## BRIEF
The entries shown here must be retyped in full, with no pictures included.

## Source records
-=-=-=-=-
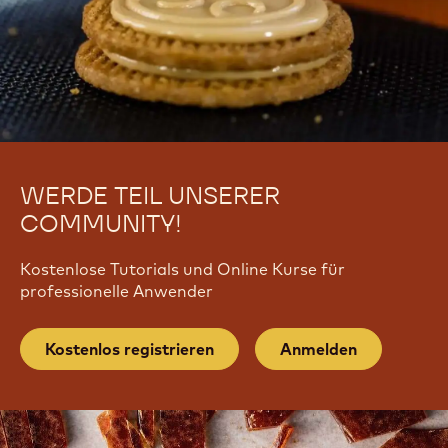
WERDE TEIL UNSERER
COMMUNITY!
Kostenlose Tutorials und Online Kurse für
professionelle Anwender
Kostenlos registrieren
Anmelden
-=-=-=-=-
## RESPONSE AREA
WERDE TEIL UNSERER
COMMUNITY!
Kostenlose Tutorials und Online Kurse für
professionelle Anwender
Kostenlos registrieren
Anmelden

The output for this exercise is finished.